The data that follows is to be copied exactly, with each image removed.

◆ **Input material**
>>

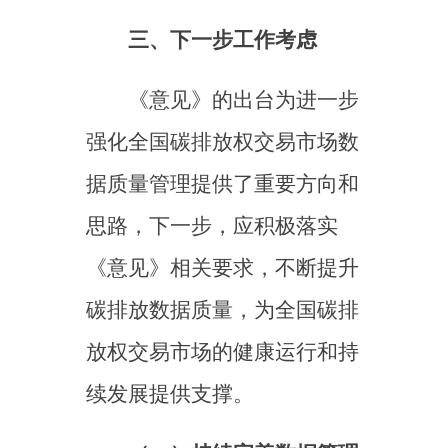
理模式。加速推进有条件企业
的计量器具外接端口数据与全
国碳市场管理平台的对接，探
索深化二氧化碳在线监测在水
泥等行业和试点中的应用。三
是充分利用大数据、人工智能
大模型等工具，强化全国碳市
场管理平台的数据信息化管理
模式，结合行业特性进一步细
化数据质量管理风险点和风险
等级，持续提高异常数据识别
预警精确度。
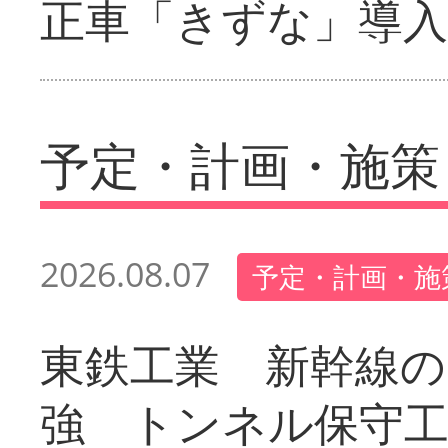
正車「きずな」導入
予定・計画・施策
2026.08.07
予定・計画・施
東鉄工業 新幹線の
強 トンネル保守工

<<

◆ **Reply to the task**
理模式。加速推进有条件企业
的计量器具外接端口数据与全
国碳市场管理平台的对接，探
索深化二氧化碳在线监测在水
泥等行业和试点中的应用。三
是充分利用大数据、人工智能
大模型等工具，强化全国碳市
场管理平台的数据信息化管理
模式，结合行业特性进一步细
化数据质量管理风险点和风险
等级，持续提高异常数据识别
预警精确度。
正車「きずな」導入
予定・計画・施策
2026.08.07
予定・計画・施
東鉄工業 新幹線の
強 トンネル保守工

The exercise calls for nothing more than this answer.